There is one permanent HUD feature that's displayed on the screen at all times however, and that's the small D in the top right corner. It enables access to the game's options menus as well as the handy waypoint navigation tool, which was a real time saver in the console version of Dead Space and is just as useful now.

Overall the visual prowess of Dead Space on iOS is particularly impressive. From the gore-splattered walls, and scary prose written in blood, to the character model and environmental textures, everything looks easily as good as a game on the original Xbox or PS2. The only slight let-down is the rather blocky and poorly textured Necromorphs, which look great from far away, but look a little Lego-like when they get up in your face. Still, it does nothing to detract from the overall engagement EA has managed on the portable screen and so it can be forgiven.


Good graphics and a decent control scheme are a good start, but for a game to really stand out and shine, the gameplay has to match up. Thankfully for the most part, Dead Space on iOS ticks all the boxes. It brings the visceral thrill of a gore-laden world plus the fright and jump moments from its big brothers, and manages to maintain the creep and fight elements that made Dead Space a truly great game on the console. It's a fantastic experience, and whole lot of fun blasting off Necromorph limbs with surprising precision. The game play is fast enough not to bore you, but slow enough to make it possible on a touchscreen. EA has obviously taken the limitations of a touchscreen interface to heart, and made sure the game mechanics don't make it a frustrating or difficult experience. That's not to say the game is easy, far from it. You'll be seeing a lot of the 'you are dead' screens if you don't quite manage to hit the right spot with your final Plasma Cutter blast. But the game comes together as more than the sum of its pretty impressive parts.

Perhaps what anchors the game pieces together is a decent story. This is no pint-sized port -- Dead Space on iOS has its own interesting storyline, where the actions of the protagonist are just as important to the Dead Space saga as Isaac's were in the first installment. There are a few times when it gets a bit repetitive however. Many sections of the game rely on sealing you in a room after a lock-down occurs when 'foreign biological elements' are detected, leaving you to eliminate all the Necromorphs before you can proceed. While it's fun the first couple of times, there are parts of the game where that kind of gameplay device is a bit over used. It's not enough to make the game too boring, but you'll be wishing that you could skip just a few rooms to get on with the story.

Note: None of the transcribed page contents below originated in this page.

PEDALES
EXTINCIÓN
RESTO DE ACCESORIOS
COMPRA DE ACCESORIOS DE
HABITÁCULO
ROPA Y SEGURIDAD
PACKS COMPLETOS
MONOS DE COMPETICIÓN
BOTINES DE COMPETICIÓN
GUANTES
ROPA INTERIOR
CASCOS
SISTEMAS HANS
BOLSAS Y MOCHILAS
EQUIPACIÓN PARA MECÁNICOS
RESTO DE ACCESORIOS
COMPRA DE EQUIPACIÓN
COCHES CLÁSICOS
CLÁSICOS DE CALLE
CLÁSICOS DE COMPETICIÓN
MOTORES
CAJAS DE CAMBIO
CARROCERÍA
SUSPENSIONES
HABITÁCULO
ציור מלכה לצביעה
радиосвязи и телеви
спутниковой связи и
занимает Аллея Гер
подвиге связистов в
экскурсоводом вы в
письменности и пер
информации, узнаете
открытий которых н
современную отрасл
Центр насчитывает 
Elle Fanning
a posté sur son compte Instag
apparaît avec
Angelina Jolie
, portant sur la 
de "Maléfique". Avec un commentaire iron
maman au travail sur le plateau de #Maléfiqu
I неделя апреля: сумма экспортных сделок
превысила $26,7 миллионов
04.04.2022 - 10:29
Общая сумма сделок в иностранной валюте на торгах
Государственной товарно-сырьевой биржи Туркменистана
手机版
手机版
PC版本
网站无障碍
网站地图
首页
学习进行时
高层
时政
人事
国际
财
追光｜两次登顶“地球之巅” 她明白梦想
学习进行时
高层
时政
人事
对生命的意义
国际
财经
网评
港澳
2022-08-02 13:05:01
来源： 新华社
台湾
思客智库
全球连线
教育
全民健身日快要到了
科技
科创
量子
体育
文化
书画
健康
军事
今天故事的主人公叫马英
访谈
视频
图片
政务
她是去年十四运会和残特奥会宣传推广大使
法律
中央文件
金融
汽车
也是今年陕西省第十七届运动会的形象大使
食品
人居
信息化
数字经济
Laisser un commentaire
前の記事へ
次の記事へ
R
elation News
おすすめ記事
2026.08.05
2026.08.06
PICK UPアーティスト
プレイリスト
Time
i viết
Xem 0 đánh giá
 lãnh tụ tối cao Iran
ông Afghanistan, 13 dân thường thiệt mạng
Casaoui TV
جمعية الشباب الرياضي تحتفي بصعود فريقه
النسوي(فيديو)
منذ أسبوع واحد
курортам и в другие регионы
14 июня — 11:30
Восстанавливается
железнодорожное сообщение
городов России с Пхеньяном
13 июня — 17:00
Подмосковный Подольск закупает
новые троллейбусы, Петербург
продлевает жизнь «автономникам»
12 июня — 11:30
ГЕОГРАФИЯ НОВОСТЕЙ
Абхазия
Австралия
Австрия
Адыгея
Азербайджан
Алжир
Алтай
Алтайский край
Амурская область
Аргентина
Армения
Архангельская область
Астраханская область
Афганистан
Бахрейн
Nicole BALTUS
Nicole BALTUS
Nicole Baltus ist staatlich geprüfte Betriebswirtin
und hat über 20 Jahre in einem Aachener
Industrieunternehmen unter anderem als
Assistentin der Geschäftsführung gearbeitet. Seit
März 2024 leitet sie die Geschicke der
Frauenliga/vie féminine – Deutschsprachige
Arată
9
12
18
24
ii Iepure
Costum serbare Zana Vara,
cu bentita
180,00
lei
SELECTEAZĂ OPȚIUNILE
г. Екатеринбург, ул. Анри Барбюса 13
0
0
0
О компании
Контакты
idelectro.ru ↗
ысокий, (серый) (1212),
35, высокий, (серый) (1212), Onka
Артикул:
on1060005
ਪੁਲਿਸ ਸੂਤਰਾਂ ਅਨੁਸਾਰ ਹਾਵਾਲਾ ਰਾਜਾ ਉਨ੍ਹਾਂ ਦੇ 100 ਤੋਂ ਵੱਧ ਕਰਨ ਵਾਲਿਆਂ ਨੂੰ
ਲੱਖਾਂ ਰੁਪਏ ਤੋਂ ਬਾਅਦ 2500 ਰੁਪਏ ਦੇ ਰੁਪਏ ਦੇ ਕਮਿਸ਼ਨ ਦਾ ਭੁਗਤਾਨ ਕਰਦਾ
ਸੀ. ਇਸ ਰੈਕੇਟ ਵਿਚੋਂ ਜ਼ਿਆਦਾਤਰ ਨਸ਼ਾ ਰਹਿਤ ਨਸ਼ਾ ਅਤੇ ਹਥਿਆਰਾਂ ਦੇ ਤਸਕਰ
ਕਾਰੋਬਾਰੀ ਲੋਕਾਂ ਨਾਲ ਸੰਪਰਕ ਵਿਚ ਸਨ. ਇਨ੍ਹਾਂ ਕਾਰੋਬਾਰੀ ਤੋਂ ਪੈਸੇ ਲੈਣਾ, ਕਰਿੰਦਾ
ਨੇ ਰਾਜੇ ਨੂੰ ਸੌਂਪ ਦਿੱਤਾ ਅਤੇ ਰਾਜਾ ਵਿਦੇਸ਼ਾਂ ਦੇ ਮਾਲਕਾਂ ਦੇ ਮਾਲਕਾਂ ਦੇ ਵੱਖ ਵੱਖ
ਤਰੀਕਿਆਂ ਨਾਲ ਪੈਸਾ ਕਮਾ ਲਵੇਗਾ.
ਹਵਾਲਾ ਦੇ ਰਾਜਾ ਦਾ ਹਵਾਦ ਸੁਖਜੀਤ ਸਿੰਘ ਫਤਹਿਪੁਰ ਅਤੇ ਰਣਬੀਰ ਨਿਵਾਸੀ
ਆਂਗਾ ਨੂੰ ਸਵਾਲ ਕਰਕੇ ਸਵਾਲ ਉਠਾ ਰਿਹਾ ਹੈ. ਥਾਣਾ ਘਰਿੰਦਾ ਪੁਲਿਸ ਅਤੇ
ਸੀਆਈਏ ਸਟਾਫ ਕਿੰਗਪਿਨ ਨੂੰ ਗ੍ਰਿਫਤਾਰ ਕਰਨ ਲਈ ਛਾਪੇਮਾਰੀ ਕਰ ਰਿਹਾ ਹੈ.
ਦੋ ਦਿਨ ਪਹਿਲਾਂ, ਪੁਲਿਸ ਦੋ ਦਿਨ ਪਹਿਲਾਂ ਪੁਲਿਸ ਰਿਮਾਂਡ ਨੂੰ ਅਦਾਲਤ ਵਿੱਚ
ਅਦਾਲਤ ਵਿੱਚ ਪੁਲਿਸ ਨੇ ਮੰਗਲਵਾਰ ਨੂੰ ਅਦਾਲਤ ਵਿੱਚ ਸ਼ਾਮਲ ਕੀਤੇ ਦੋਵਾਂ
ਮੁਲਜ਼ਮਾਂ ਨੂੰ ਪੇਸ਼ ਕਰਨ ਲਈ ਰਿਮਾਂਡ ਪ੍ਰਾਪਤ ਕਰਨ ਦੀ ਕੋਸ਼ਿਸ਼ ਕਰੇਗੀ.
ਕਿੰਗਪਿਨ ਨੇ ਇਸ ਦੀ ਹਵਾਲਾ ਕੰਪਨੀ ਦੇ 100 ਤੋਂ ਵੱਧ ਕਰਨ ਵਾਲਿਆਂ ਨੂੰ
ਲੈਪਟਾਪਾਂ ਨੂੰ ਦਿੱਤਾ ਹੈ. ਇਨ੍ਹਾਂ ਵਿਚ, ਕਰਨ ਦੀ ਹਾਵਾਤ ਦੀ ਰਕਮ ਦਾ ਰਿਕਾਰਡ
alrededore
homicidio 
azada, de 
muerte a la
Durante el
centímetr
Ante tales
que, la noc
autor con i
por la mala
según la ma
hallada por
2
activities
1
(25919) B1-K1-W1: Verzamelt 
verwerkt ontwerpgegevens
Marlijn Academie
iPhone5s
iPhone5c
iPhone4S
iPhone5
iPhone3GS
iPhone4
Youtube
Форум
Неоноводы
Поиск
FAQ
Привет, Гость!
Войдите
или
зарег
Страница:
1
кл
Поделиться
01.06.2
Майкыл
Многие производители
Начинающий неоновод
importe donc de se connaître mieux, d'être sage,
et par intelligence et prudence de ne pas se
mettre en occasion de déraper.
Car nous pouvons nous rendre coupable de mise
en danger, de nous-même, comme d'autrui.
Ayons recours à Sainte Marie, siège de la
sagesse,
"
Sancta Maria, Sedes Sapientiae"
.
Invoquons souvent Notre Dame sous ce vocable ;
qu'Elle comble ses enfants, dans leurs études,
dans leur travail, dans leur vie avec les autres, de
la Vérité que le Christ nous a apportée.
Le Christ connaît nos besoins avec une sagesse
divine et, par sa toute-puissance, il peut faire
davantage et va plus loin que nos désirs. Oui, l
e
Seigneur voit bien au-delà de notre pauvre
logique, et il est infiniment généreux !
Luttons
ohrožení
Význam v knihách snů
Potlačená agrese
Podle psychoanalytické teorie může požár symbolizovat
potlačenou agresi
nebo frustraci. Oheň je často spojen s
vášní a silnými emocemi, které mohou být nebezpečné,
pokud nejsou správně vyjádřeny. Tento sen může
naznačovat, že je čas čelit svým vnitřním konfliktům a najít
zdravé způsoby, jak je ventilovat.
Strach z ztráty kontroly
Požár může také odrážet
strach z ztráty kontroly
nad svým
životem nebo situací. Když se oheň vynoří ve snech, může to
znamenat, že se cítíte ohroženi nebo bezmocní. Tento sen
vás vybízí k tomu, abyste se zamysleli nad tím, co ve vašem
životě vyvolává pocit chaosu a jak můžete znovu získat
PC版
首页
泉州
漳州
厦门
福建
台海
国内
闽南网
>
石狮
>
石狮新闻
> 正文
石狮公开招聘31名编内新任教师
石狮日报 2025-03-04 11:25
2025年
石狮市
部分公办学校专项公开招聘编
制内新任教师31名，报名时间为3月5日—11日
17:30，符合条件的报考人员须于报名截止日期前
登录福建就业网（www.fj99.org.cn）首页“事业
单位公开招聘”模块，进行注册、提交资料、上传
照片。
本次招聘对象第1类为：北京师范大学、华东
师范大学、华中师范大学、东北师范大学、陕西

We've heard lots of people talk about console-quality gaming on smartphones and tablets, but this is the first time I've genuinely thought that moniker is justified. Sure we've seen some impressive titles, especially those using the Unreal Engine, but when it comes down to it, visuals are not enough. Dead Space for iOS is a fantastic example of what's possible on the iPhone and iPad. It's a great game in its own right, with a compelling storyline, decent controls, and good gameplay, but as a tie-in to the existing franchise it's even better. When you can't play Dead Space on your console of choice because you're traveling, then Dead Space on the iPad has the guts to step up and fill the void.

Dead Space for iOS

At $9.99 for the iPad version, Dead Space isn't exactly cheap, but compared to the console games it goes up against, it's an absolute steal. Having played both the iPad and iPhone versions of the game, I can say that it's better on the iPad just because of the size of the screen. But if you've only got an iPhone, the smaller-screen version won't disappoint and will save you a few bucks in the process. If you're a fan of the Dead Space universe, then you simply must play Dead Space on iOS; but even if you're not an original fan of the series, if you've got the cash, Dead Space is arguably the best console-quality game available in the App Store to date.